WüRZBURG, Germany — An Israeli combat veteran serving in the 1st Infantry Division was sentenced Monday to 11 months in prison for smoking marijuana and for twice refusing to join his unit in Iraq because he felt it wasn’t properly trained for combat, attorneys in the case said.
Pfc. Tomehr Jochnowitz, 25, of the Schweinfurt-based 1st Battalion, 26th Infantry Regiment, pleaded guilty to two counts of desertion as well as one count each of leaving his duty post, missing a troop movement and use of marijuana. He was acquitted of failing to obey an order.
In addition to the prison term, Judge (Lt. Col.) Robin Hall ordered him to forfeit all pay, reduced him to the lowest enlisted rank, and handed him a bad-conduct discharge, said the military prosecutor, Capt. Jonathan Larcomb.
Jochnowitz grew up in Israel with dual citizenship after his American-born Jewish parents emigrated in the 1970s, said his civilian attorney, David Court.
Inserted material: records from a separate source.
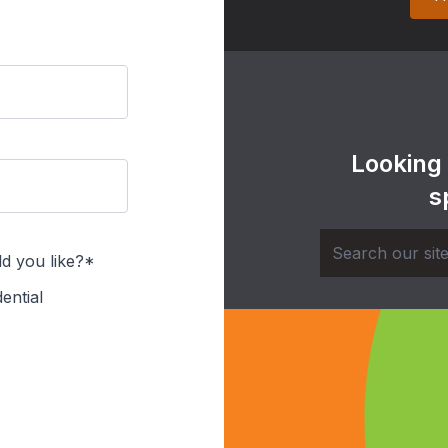
Looking
s
d you like?*
ential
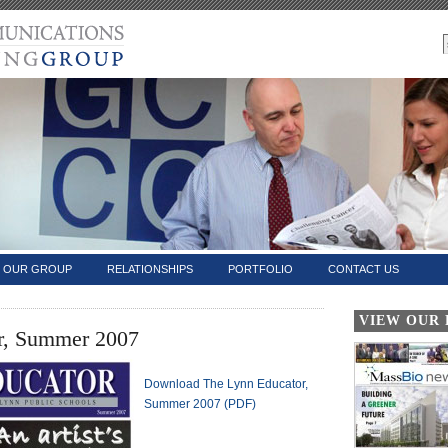
OUR GROUP
RELATIONSHIPS
PORTFOLIO
CONTACT US
VIEW OUR
r, Summer 2007
Download The Lynn Educator,
Summer 2007 (PDF)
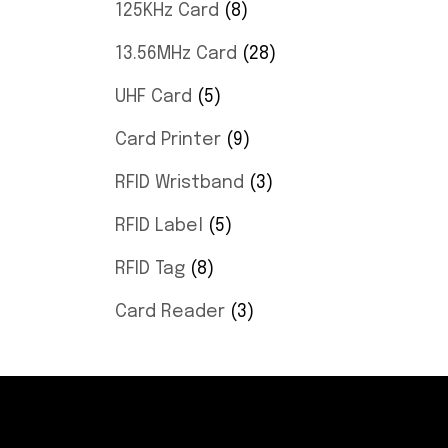
125KHz Card
8
13.56MHz Card
28
UHF Card
5
Card Printer
9
RFID Wristband
3
RFID Label
5
RFID Tag
8
Card Reader
3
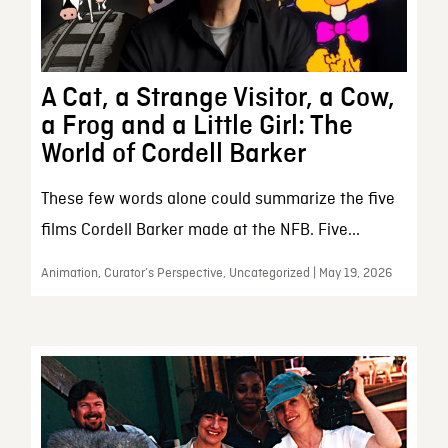
A Cat, a Strange Visitor, a Cow,
a Frog and a Little Girl: The
World of Cordell Barker
These few words alone could summarize the five
films Cordell Barker made at the NFB. Five...
Animation, Curator’s Perspective, Uncategorized | May 19, 2026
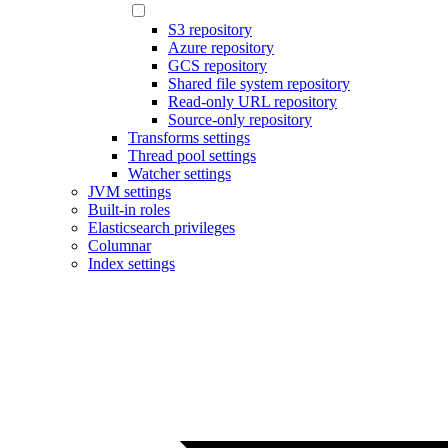
S3 repository
Azure repository
GCS repository
Shared file system repository
Read-only URL repository
Source-only repository
Transforms settings
Thread pool settings
Watcher settings
JVM settings
Built-in roles
Elasticsearch privileges
Columnar
Index settings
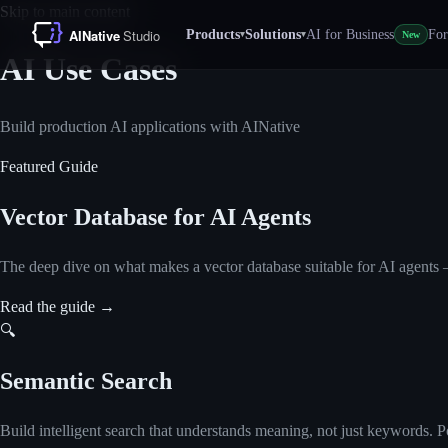
Skip to main content
Products
Solutions
AI for Business
For
▾
▾
New
AI Use Cases
Build production AI applications with AINative
Featured Guide
Vector Database for AI Agents
The deep dive on what makes a vector database suitable for AI agents — 
Read the guide
→
🔍
Semantic Search
Build intelligent search that understands meaning, not just keywords.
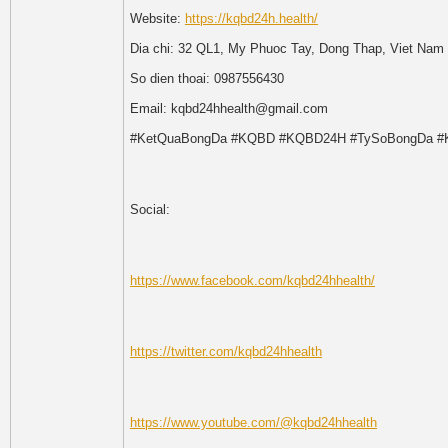
Website:
https://kqbd24h.health/
Dia chi: 32 QL1, My Phuoc Tay, Dong Thap, Viet Nam
So dien thoai: 0987556430
Email: kqbd24hhealth@gmail.com
#KetQuaBongDa #KQBD #KQBD24H #TySoBongDa #
Social:
https://www.facebook.com/kqbd24hhealth/
https://twitter.com/kqbd24hhealth
https://www.youtube.com/@kqbd24hhealth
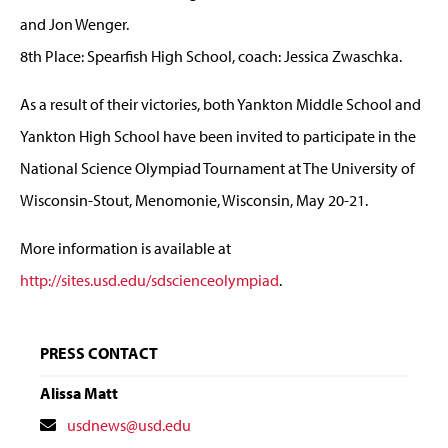
and Jon Wenger.
8th Place: Spearfish High School, coach: Jessica Zwaschka.
As a result of their victories, both Yankton Middle School and
Yankton High School have been invited to participate in the
National Science Olympiad Tournament at The University of
Wisconsin-Stout, Menomonie, Wisconsin, May 20-21.
More information is available at
http://sites.usd.edu/sdscienceolympiad
.
PRESS CONTACT
Alissa Matt
Contact
usdnews@usd.edu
In the late 1990s, Court said, he served three years in the Israeli Defense Forces as a sniper combating Palestinian insurgents in Israeli-occupied southern Lebanon. After his tour ended, he moved to the United States and went from job to job until he enlisted in the Army as an infantryman May 2003.
Four months later, Jochnowitz arrived in Schweinfurt to join the 1-26 Infantry, just as that unit was preparing for a one-year deployment to Iraq that would begin in February 2004.
But according to a court document, Jochnowitz quit his unit without permission Feb. 12 and traveled to the Netherlands, where he smoked marijuana. He returned five days later just as his unit was leaving for Iraq, but he failed a drug test. Given a second chance to deploy Feb. 23, he fled a second time and turned himself in the next day.
Court argued that Jochnowitz believed his unit wasn’t fully prepared for war, and that he had said so to his chain of command.
“He’s not somebody who doesn’t understand military service,” Court said. “He realized they weren’t cognizant of what they were doing or getting into.”
But, he added, Jochnowitz later realized he’d been wrong to abandon his unit and pleaded guilty to most of the charges.
His fellow soldiers in the 1-26 Infantry have patrolled since early March in the troubled city of Samarra. Five of the battalion’s troops died and about two dozen were injured in a car-bomb attack against the Iraqi National Guard headquarters there July 8. The unit also reportedly was a big part of a successful counter-insurgency assault in Samarra late last week.